WORK ITEM -
Among the entries, which lines carry the string "oral"? Copy every one.

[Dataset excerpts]

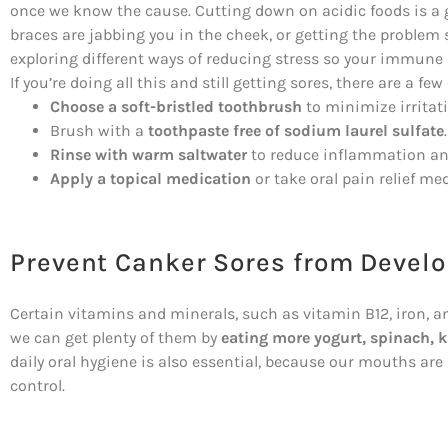
once we know the cause. Cutting down on acidic foods is a g
braces are jabbing you in the cheek, or getting the problem 
exploring different ways of reducing stress so your immune
If you’re doing all this and still getting sores, there are a fe
Choose a soft-bristled toothbrush
to minimize irritat
Brush with a
toothpaste free of sodium laurel sulfate
.
Rinse with warm saltwater
to reduce inflammation and
Apply a topical medication
or take oral pain relief me
Prevent Canker Sores from Devel
Certain vitamins and minerals, such as vitamin B12, iron, an
we can get plenty of them by
eating more yogurt, spinach, k
daily oral hygiene is also essential, because our mouths ar
control.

ANSWER SPACE -
or take oral pain relief me
daily oral hygiene is also essential, because our mouths ar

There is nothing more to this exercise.